As I progress in my Personal Training course, I had some revelations about Stretching. Of the four components of fitness, Flexibility is the most overlooked and under-worked (the other three components are Stabilization, Cardiovascular, and Strength). Most people think to be flexible in your fitness routine, you should be ready for obstacles and scheduling conflicts that come up. Not many think of stretching or improving your range of motion.
I’m not a fan of yoga. I tried it for a full month this past February, doing all types of yoga at multiple yoga studios. I don’t like it. But it doesn’t mean I don’t understand the importance yoga can have for our strength and health. Maybe not all yoga all the time, but it is essentially a part of flexibility and stretching.
Flexibility can be developed no matter how poor of a level of flexibility you are at right now. It won’t happen overnight, but neither does strength and cardiovascular endurance. What I found interesting are all the benefits to stretching that we don’t think of. We might be aware that stretching helps prevent injury during exercise. And some of us might realize it helps relieve some pains in the back and menstrual pains in women. And those who practice yoga regularly will recognize that stretching reduces stress and helps relaxation. But it also increases your workout overall with body alignment, muscular balance, neuromuscular coordination, efficiency in physical work, improve circulation and even improve the transport of nutrients throughout your body, giving you actually more energy for working out when you stretch out beforehand.
The popular yoga moves are basically what is known by trainers as “Static Stretches”. These are stretches that hold a body in a stationary position. It stabilizes the muscle and connective tissue at their greatest length. Your popular Cat/Cow, Child’s Pose, Pigeon pose, Butterfly or Cobbler’s Pose, Cobra, and Hero’s Pose are typical static stretches.
Dynamic stretches are slow and rhythmic, but controlled movements, rather than stationary. When we warm-up on a dowel rod, we are usually doing some great dynamic stretches. When we mimic or go over movements in a WOD, these too, are considered dynamic stretches.

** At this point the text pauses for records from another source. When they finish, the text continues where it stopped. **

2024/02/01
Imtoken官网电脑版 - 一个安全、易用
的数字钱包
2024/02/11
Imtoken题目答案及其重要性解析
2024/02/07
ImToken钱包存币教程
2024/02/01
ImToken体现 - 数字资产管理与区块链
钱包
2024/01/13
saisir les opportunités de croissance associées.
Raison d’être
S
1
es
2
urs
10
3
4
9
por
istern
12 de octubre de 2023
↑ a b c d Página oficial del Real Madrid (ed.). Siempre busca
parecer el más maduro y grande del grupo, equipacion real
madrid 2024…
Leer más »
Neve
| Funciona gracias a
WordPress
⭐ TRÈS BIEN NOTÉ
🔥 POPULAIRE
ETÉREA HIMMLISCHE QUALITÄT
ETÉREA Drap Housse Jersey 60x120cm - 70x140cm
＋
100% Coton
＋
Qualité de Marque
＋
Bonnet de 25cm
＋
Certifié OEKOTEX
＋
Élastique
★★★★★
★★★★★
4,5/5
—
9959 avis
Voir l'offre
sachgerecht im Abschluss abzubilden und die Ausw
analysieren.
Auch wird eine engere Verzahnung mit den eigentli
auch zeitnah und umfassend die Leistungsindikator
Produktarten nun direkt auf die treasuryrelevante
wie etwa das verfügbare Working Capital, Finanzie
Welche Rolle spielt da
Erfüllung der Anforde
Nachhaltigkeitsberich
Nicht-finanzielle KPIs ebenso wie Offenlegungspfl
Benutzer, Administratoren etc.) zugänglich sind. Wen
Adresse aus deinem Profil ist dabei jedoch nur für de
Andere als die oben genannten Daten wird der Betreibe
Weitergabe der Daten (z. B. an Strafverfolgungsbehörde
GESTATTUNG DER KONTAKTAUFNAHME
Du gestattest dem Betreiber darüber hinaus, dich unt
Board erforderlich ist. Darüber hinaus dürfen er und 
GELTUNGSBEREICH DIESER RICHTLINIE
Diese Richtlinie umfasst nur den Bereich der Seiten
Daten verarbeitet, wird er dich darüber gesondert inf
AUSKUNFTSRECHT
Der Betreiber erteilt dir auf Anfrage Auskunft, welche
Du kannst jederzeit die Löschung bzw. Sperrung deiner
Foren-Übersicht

Ballistic stretches are not typically practiced by general populations doing generic workouts or training. These are uncontrolled motions, including bouncing and jerking, but there’s a greater risk of injury. However, if training for a specific sport or event, it can be appropriate for some athletes. I remember i used to do ballistic stretches before swim meets. Crazy arm swings, bouncing up and down, fast and wild leg rotations. But I don’t think these movements are going to help me gain a PR or master the pull-up.

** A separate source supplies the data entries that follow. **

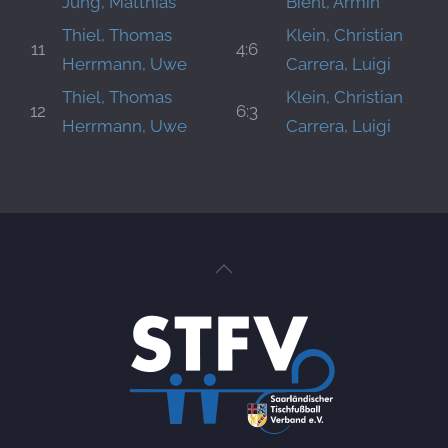
Jung, Matthias
Biehl, Armin
Thiel, Thomas
Klein, Christian
11
4:6
Herrmann, Uwe
Carrera, Luigi
Thiel, Thomas
Klein, Christian
12
6:3
Herrmann, Uwe
Carrera, Luigi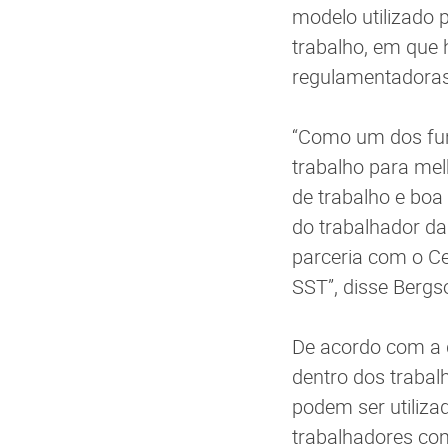
modelo utilizado
trabalho, em que
regulamentadoras 
“Como um dos fun
trabalho para me
de trabalho e boa
do trabalhador da
parceria com o Ce
SST”, disse Bergs
De acordo com a d
dentro dos traba
podem ser utiliz
trabalhadores co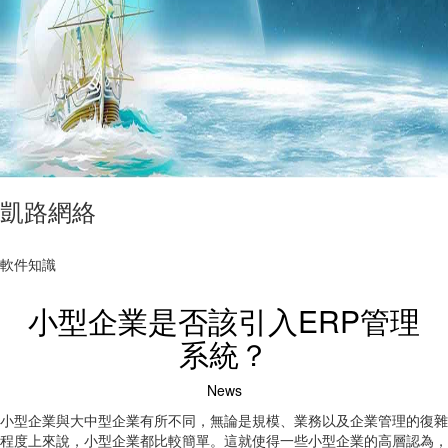
凱路網絡
軟件知識
小型企業是否該引入ERP管理
系統？
News
小型企業與大中型企業有所不同，無論是規模、業務以及企業管理的復雜
程度上來說，小型企業都比較簡單。這就使得一些小型企業的高層認為，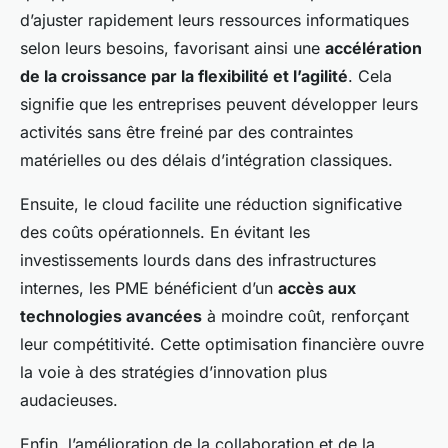
d’ajuster rapidement leurs ressources informatiques
selon leurs besoins, favorisant ainsi une
accélération
de la croissance par la flexibilité et l’agilité
. Cela
signifie que les entreprises peuvent développer leurs
activités sans être freiné par des contraintes
matérielles ou des délais d’intégration classiques.
Ensuite, le cloud facilite une réduction significative
des coûts opérationnels. En évitant les
investissements lourds dans des infrastructures
internes, les PME bénéficient d’un
accès aux
technologies avancées
à moindre coût, renforçant
leur compétitivité. Cette optimisation financière ouvre
la voie à des stratégies d’innovation plus
audacieuses.
Enfin, l’amélioration de la collaboration et de la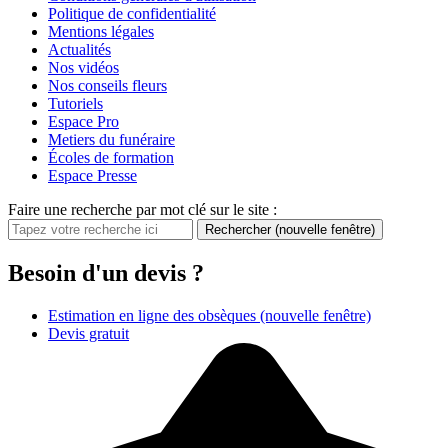
Politique de confidentialité
Mentions légales
Actualités
Nos vidéos
Nos conseils fleurs
Tutoriels
Espace Pro
Metiers du funéraire
Écoles de formation
Espace Presse
Faire une recherche par mot clé sur le site :
Rechercher
(nouvelle fenêtre)
Besoin d'un devis ?
Estimation en ligne des obsèques
(nouvelle fenêtre)
Devis gratuit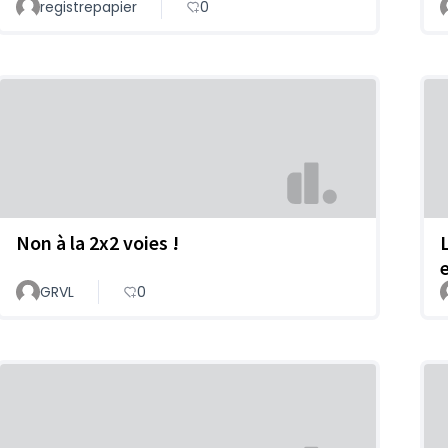
registrepapier
0
Non à la 2x2 voies !
GRVL
0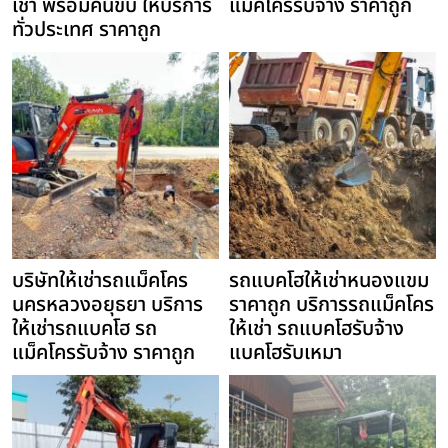
เช่า พร้อมคนขับ ให้บริการ
แม็คโครรับจ้าง ราคาถูก
ทั่วประเทศ ราคาถูก
บริษัทให้เช่ารถแม็คโคร
รถแบคโฮให้เช่าหนองแขม
นครหลวงอยุธยา บริการ
ราคาถูก บริการรถแม็คโคร
ให้เช่ารถแบคโฮ รถ
ให้เช่า รถแบคโฮรับจ้าง
แม็คโครรับจ้าง ราคาถูก
แบคโฮรับเหมา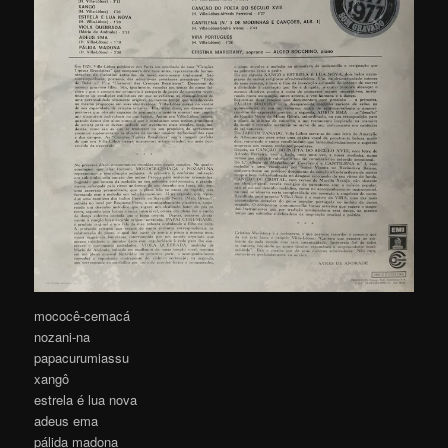
mococê-cemacá
nozani-na
papacurumiassu
xangô
estrela é lua nova
adeus ema
pálida madona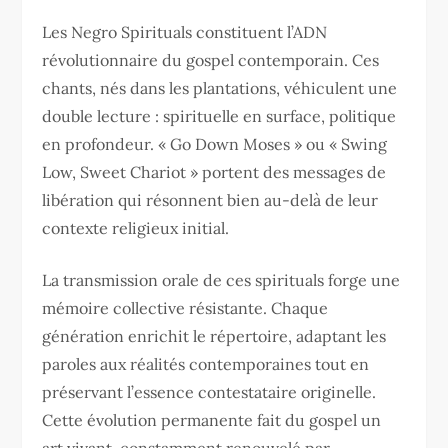
Les Negro Spirituals constituent l’ADN
révolutionnaire du gospel contemporain. Ces
chants, nés dans les plantations, véhiculent une
double lecture : spirituelle en surface, politique
en profondeur. « Go Down Moses » ou « Swing
Low, Sweet Chariot » portent des messages de
libération qui résonnent bien au-delà de leur
contexte religieux initial.
La transmission orale de ces spirituals forge une
mémoire collective résistante. Chaque
génération enrichit le répertoire, adaptant les
paroles aux réalités contemporaines tout en
préservant l’essence contestataire originelle.
Cette évolution permanente fait du gospel un
art vivant, constamment renouvelé par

As we enter Fall and cooler weather, more rain, and daylight savings time ending, Chris and I are having to get a little more flexible with our fitness routine. We may not be able to hit the park everyday. Doing burpees in our apartment isn’t an option for us (because despite everyone around us being rude, loud, obnoxious, and well, BEAVERTON, we want to be considerate, nice neighbors). So I have decided we need to be more flexible and we need more Flexibility. This month’s focus schedule has quite a few strength and stability movements like squats, planks, and presses, but I also have decided to focus on flexibility as well. I’m also focusing on warm-up activities, as I’ve learned quite a bit about the cardiovascular and physiological benefits to doing a proper warm up (even before you stretch). We’re going to be doing more running, jumping, and ladder drills this month to keep us warm and toasty while it’s getting cooler and darker outside.
As I delve deeper into different topics I’m studying, I’m realizing there is so much I can share with not just my family, but friends and those who are interested in learning. I hope you gain something from my experience and hope you share it with others as well. Because knowing is half the battle with fitness. And learning to be flexible in your fitness routine can benefit you in ways you haven’t even imagined.